|
The Values That Shape Our Work
Using the Community Health Evangelism (CHE) strategy, the following principles shape our work:
- Prayer – Prayer and the blessing of God are necessary for anything of lasting value to happen. True transformation is more the work of the Holy Spirit than any strategy.
- Physical and Spiritual Ministry Need to Be Fully Combined – Jesus modeled reaching out to the needs of whole people, physically and spiritually. When we only speak to spiritual needs, many people will not listen. Community improvement without a change of heart leads to selfishness.
- Community Ownership – The community must see projects as its own. To be “owners,” community representatives must choose both the project and the people who will be trained to do it. Projects owned or controlled by outsiders will stop when the outsiders leave.
- Sustainability – The best projects are those that last. To last, projects must use primarily local resources. This means that projects often need to be kept simple.
- Development Not Relief – Pride and self-confidence are best restored through training people to meet their own needs with their own resources. CHE calls this development. Meeting needs for other people CHE calls relief.

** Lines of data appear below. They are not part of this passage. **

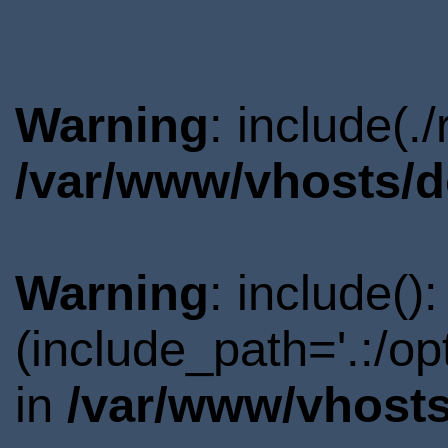
Warning
: include(.
/var/www/vhosts/d
Warning
: include()
(include_path='.:/o
in
/var/www/vhosts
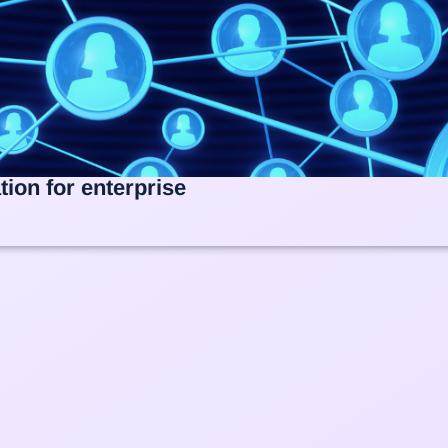
ion for enterprise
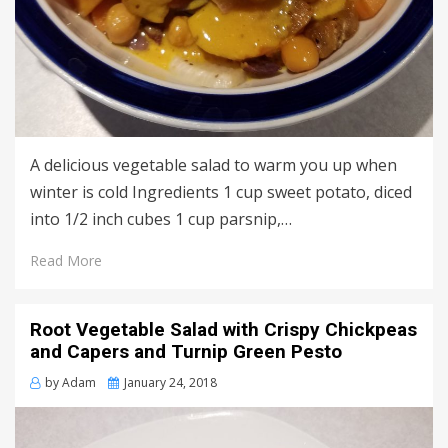
A delicious vegetable salad to warm you up when
winter is cold Ingredients 1 cup sweet potato, diced
into 1/2 inch cubes 1 cup parsnip,…
Read More
Root Vegetable Salad with Crispy Chickpeas
and Capers and Turnip Green Pesto
Posted
by
Adam
January 24, 2018
on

CHE focuses on development because change is more sustainable and because it facilitates evangelism and discipleship more effectively.
- Prevention Not Cure – Preventing a disease is better than curing it. Thus, CHE focuses on disease prevention, and seeks to network with others who provide clinical treatments and cures.
- Participatory Training – Adults learn best when they are asked to tell us what they know, and then build on this knowledge to solve real problems they face. We focus on this participatory training rather than funding.
- Multiplication and Movement – Training must emphasize that development, both physical and spiritual, should be shared simply, so that learners can share it repeatedly. The best projects are the ones that are so often copied that they go beyond local transformation to national and global movements.
- Home Visiting – Neighbors who volunteer to be trained as CHEs make the best home visitors. This is an excellent way to do development training, evangelism, follow up, and community mobilization.
- Spiritual Maturity – CHE aims to develop mature Christian leaders who are essential to both church growth and church planting.
- Cultural Sensitivity – CHE programs and administration will be adapted to fit with local cultural norms as much as possible.
- Program Effectiveness – Evaluation is essential to identify problems as they occur and continually improve effectiveness.